In the 1620s he opposed those policies of Charles I which he thought threatened the balance between Crown and Parliament. This balance, he believed, underpinned England’s unwritten constitution. When the king’s policies changed, Strafford dropped his opposition and accepted a high office.
Other opponents of the king thought him a turncoat and a sell-out, but Strafford had never shared their fear that Charles wanted to turn the country Roman Catholic. By personal conviction he was something of a puritan, but the religious conservatives in parliament (which is what the puritans were) mistook an overlap of interest for a deep ideological bond.
Strafford could have coped with this if he’d been able to maintain strong relationships with his new political bedfellows. Unfortunately he couldn’t. He was unshakably committed to guarding the interests of two people — himself and the king. He alienated half of the aristocracy by working as hard as he could to deny them their normal slice of the pie. He made enemies of the other half by assuming airs and graces normally reserved for the monarch. By the end of the 1630s, everyone thought he was unbearable.

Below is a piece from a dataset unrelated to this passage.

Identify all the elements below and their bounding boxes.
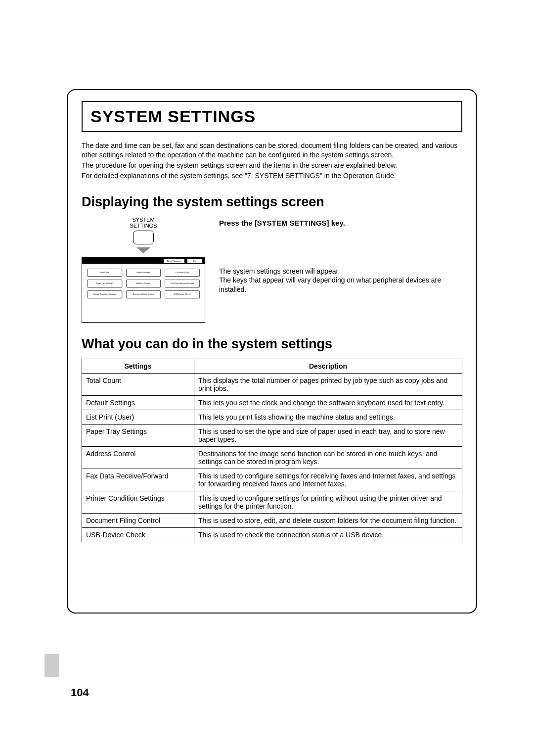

As Charles’ reign headed towards disaster, Stafford became a scape-goat for every unpopular policy. Charles and Strafford were bound to each other, each dragging the other down. Strafford was beheaded in 1641 as Charles I lost control of Parliament, London, and eventually the whole kingdom. Eight years later, Charles himself was executed.
Cleveland tries to capture both the contradictions and the futility of Strafford’s career through a string of paradoxes. One reason Strafford infuriated people was because he seemed inconsistent. Cleveland’s epitaph registers this appearance without overt judgement. He was ‘A Papist, yet a Calvinist’ (that is, his political career seemed incompatible with his personal faith); he was ‘His prince’s nearest joy, and grief’ (Charles needed him more than ever as an adviser once he had become a massive political liability); ‘He had, yet wanted all relief’ (the king supported him to the end, but couldn’t save his life).
Cleveland leaves these paradoxes unresolved as ‘riddles’ without an answer. They ‘lie speechless’ (is that a pun on ‘lie’?). The poem adopts a perspective of fascinated indecision. The paradoxes of metaphysical poetry and, behind them, the oxymorons of Petrarchan love poetry, find a new subject in the awful ambiguities of civil war. When a nation turns on itself, can there ever be obvious answers?
Andrew Marvell’s poems on the civil wars are also ambivalent like this. It’s a type of response which can appeal to modern readers. We’re more easily struck by the horror of a conflict that happened three hundred and fifty years ago than interested in sorting the rights from the wrongs. It’s somehow reassuring to be reminded that most people at the time were just as perplexed. Not that we should find comfort in this. Most civil wars are fought unwillingly by populations dragged into them by minorities. The English civil wars were no different. It is part of their tragedy that they could reduce people to passive participants, bewildered by a world turned upside down. When politics becomes a spectacle something has gone wrong — especially when it’s an awful one.